近20年内蒙古鄂托克旗草地降水利用效率时空演变的驱动力量化

降水利用效率(PUE)是评价干旱半干旱地区草地生产力与降水关系的有效指标。为进一步探究气候变化和人类活动对草地PUE的驱动机理,本研究采用改进的CASA模型估算了2001—2020年鄂托克旗草地净初级生产力(NPP),结合同期降水量的空间插值数据获取了研究区草地PUE,利用简单线性回归和分段线性回归分析了PUE的时空演变特征及其空间格局对6类气候因子的响应,并引入基于偏导数的量化分析方法定量评估了气候变化和人类活动对PUE动态的相对贡献。
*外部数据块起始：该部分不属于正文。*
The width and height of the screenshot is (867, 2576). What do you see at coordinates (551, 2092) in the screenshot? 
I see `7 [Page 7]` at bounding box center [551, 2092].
结果表明: 鄂托克旗草地PUE多年均值为0.748 g C·m^-2·mm^-1,年际波动呈显著下降趋势,下降速率为0.014 g C·m^-2·mm^-1·a^-1;PUE在空间上西低东高,沿气温、降水、相对湿度、日照时数和ET₀的增长梯度呈显著的单峰分段线性模式,而沿风速梯度表现为先快后慢的持续显著增长模式;研究区94.3%的草地表现为PUE衰减态势,且有43.6%为严重衰减,这一突出问题是气候变化和人类活动共同作用导致的,二者的贡献分别为-1.162×10^-2和-0.240×10^-2 g C·m^-2·mm^-1·a^-1,而气候变化是首要驱动力,其中降水是关键气候驱动因子。     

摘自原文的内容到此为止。